What of the medical oncologists who, with the exception of leukemia and some lymphomas, confront diseases that are difficult to eradicate and for which treatments can be toxic? Trained as incrementalists, they do not expect cures so much as palliation. Their role is not to make hard decisions, but instead to rely upon precedence. Educated in the school of small advances, these physicians are not rewarded for individual successes but they are harshly criticized for any departures from community standards.

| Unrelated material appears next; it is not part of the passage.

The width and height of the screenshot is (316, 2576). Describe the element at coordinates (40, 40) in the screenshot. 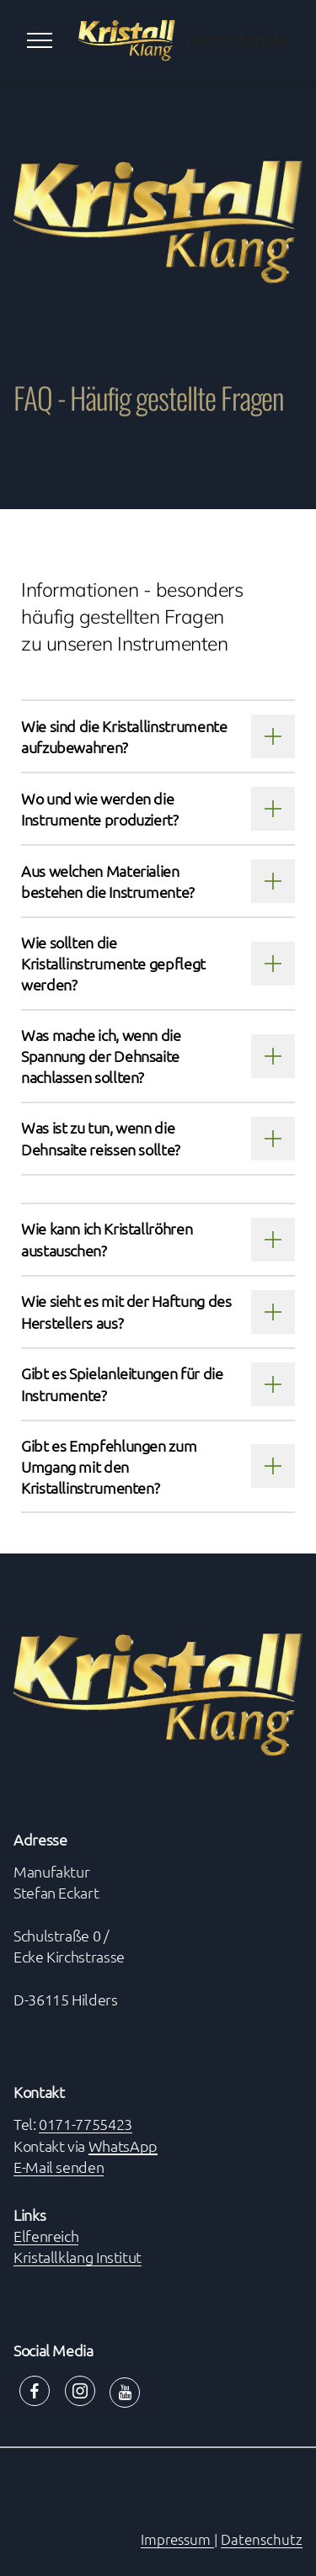

I see `[Toggle navigation]` at that location.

Deprived of the opportunity to make bold decisions, medical oncologists follow opinion leaders who instruct them to accrue to standardized protocols. As meaningful advances are few and far between, enormous numbers of patients must be accrued to provide sample sizes with any hope of achieving statistical significance. Among the most disturbing examples of this approach was a trial reported in patients with inoperable pancreatic cancer. The study compared single agent gemcitabine to gemcitabine plus erlotinib. The trial achieved an improvement in survival that led the FDA to approve the two-drug combination. Yet, the actual improvement in median survival was a mere 10 days. The authors beamed, “To our knowledge, this randomized phase III trial is the first to demonstrate statistically significantly improved survival in advanced pancreatic cancer by adding any agent to gemcitabine.” (Moore, MJ et al J Clin Oncol, 2007). To the average observer however, a clinical trial that required 569 patients to improve median survival from 5.91 months to 6.24 months (10 days) would hardly seem cause for celebration.

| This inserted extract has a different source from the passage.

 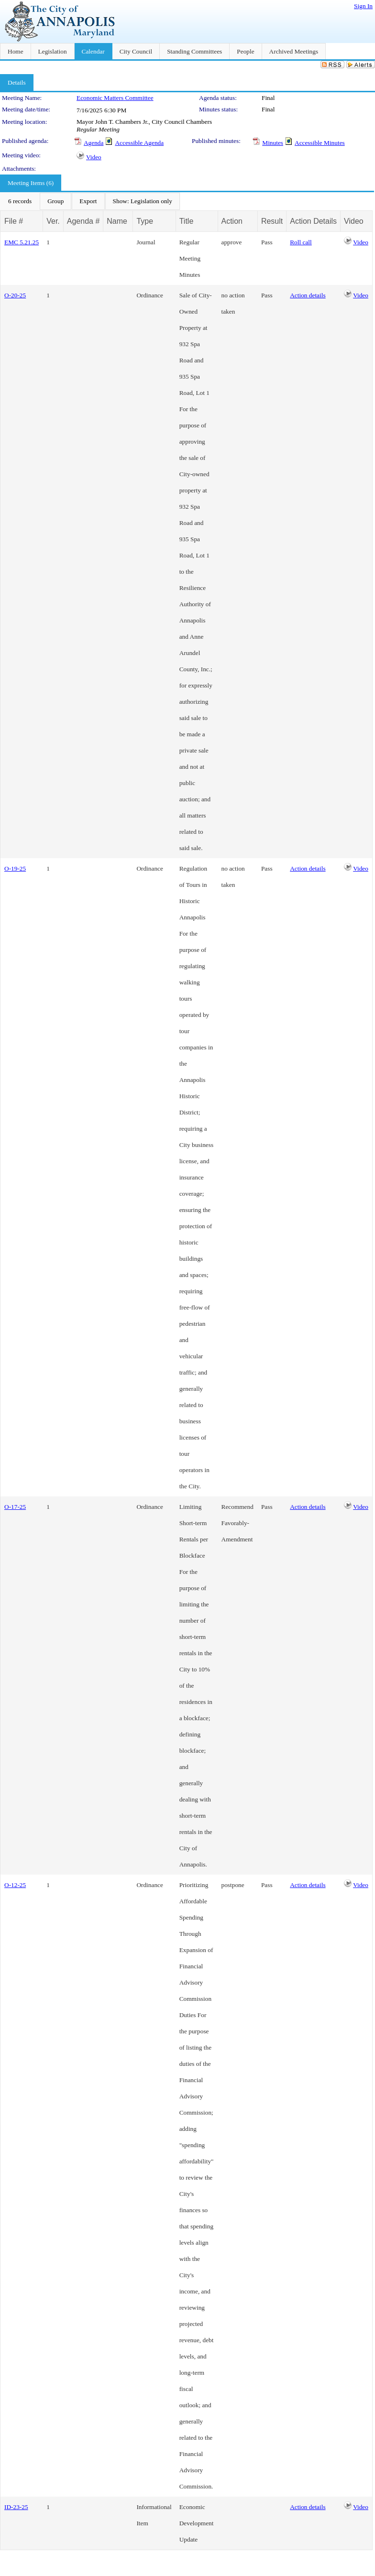 I want to click on O-12-25, so click(x=15, y=1884).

Medical oncologists have become so accustomed to these marginal advances that they are unmoved to depart from standard protocols lest they be accused of breeching guidelines. This might be acceptable if chemotherapy provided meaningful benefits, but the extremely modest advantages provided by even the best clinical trials scream for medical oncologists to think, well, more like surgeons.

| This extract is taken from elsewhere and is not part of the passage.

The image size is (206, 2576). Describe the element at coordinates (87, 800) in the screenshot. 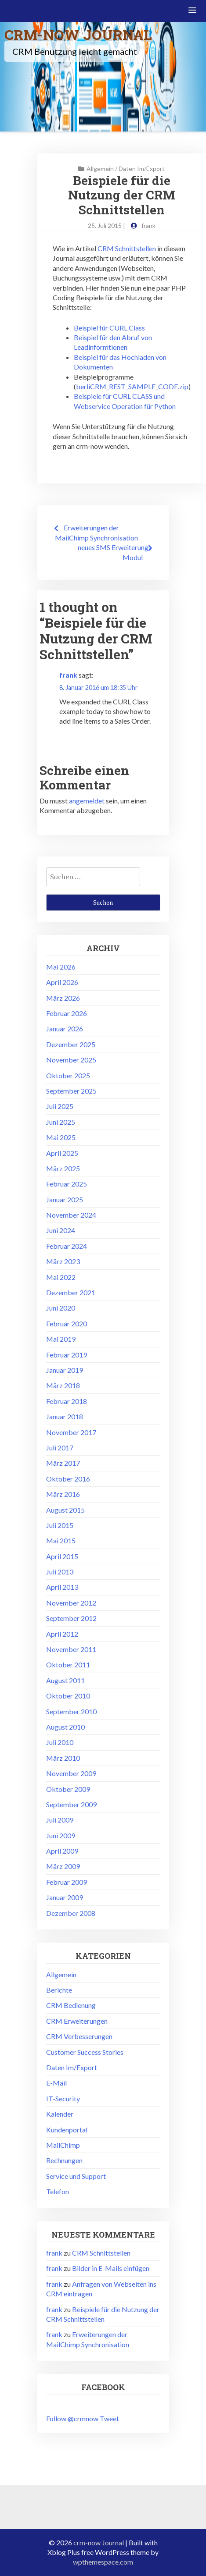

I see `angemeldet` at that location.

While community oncologists think it heresy to step around a National Comprehensive Cancer Network (NCCN) guideline, investigators at the best institutions, the opinion leaders, have begun to question the merit of blind protocol accrual and come to recognize that many critical questions cannot be easily answered through the current trial process. Questions such as the role of liver resection for colon cancer patients with disease spread to the liver or the role of additional chemotherapy after that liver surgery, simply may not lend themselves to randomized trials. In a review of the topic by one of the leading investigators in the field, Dr. Nancy Kemeny from Memorial Sloan-Kettering in New York examined this dilemma, “The management plan for each patient should be decided by a multidisciplinary team, it may not be possible or ethically defensible to perform large randomized adjuvant trials comparing chemotherapy with surgery alone or comparing modern chemotherapy with older regimens. It may be reasonable to extrapolate from adjuvant trials and meta-analyses showing predominantly disease-free survival benefit. Each decision on postoperative chemotherapy should be viewed in context of prior treatment, surgical preference and individual patient characteristics.”

How refreshing. Finally a clinical investigator has recognized that patients must be managed on an “individual basis” regardless of what the clinical trial data does or does not support.

The concept of personalized medicine flies in the face of contemporary guideline driven treatment. Individualized care is on a collision course with the NCCN. It is time for medical oncologists to reclaim the high ground in doing what is right for patients, using resources that enable them to make smart decisions and to eschew standardized care. In cancer, the dictum “one size fits all” is more accurately “one size fits none.”